8. Was sind die strukturellen Probleme in großen Unternehmen?

Der ungleiche Zugang zu Sponsorship bzw. Förderung am Arbeitsplatz ist eines der wichtigsten organisatorischen Hindernisse, die Frauen zurückhalten. Frauen werden in der Regel ermutigt, sich zu verändern und anzupassen, um in einem großen Unternehmen voranzukommen, während Männer öffentliche Unterstützung erhalten und dabei unterstützt werden, ihre Karriere selbst in die Hand zu nehmen. Ähnlich verhält es sich mit dem Fehlen gezielter Entwicklungserfahrungen für weibliche Talente – wie z. B. die Übernahme von Verantwortung für die Gewinn- und Verlustrechnung, die Leitung einer Produkt- oder Teamumstellung, die Erschließung einer neuen Einnahmequelle oder internationale Aufgaben. Der Mangel an Vorbildern und weniger mächtige Netzwerke ist ein weiterer hemmender Faktor, während implizite Voreingenommenheit und geschlechtsspezifische Stereotypen den Aufstieg von Frauen in großen Unternehmen ebenfalls oft behindern, insbesondere weil sie schwer zu beobachten oder zu beeinflussen sind.

9. Was ist Ihr persönliches Fazit aus Ihrer Zeit in Aufsichtsräten?

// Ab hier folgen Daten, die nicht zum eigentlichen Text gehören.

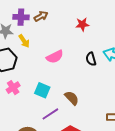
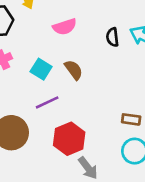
brown semicircle: (72, 98) -> (74, 70), moved

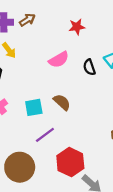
pink semicircle: (65, 27) -> (59, 60), moved
cyan square: (41, 69) -> (34, 107), turned -30

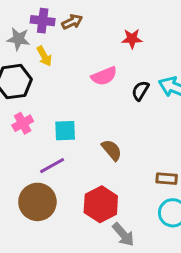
black semicircle: (89, 67) -> (140, 91), turned 42
brown semicircle: (62, 102) -> (112, 150), moved
purple line: (45, 135) -> (52, 166), moved

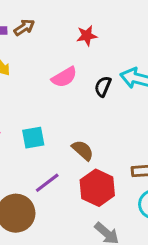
purple line: (52, 166) -> (47, 183), moved
red hexagon: (101, 204) -> (97, 188), moved

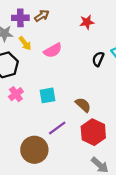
pink semicircle: (64, 77) -> (53, 50), moved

Diversität ist wichtig, vor allem auf Vorstandsebene. Wir leben in einer komplexen und sich schnell verändernden Welt, so dass die Vielfalt an Fachwissen, Erfahrung, Perspektiven, Geschlecht und Alter, um nur einige zu nennen, bei der Entscheidungsfindung von essenzieller Bedeutung ist. Diversität fördert Meinungsverschiedenheiten – und das ist gut so. Bei geschäftlichen Entscheidungen ist es das Schlimmste und die größte Zeitverschwendung, wenn man sich an einen Tisch setzt und sich alle einig sind.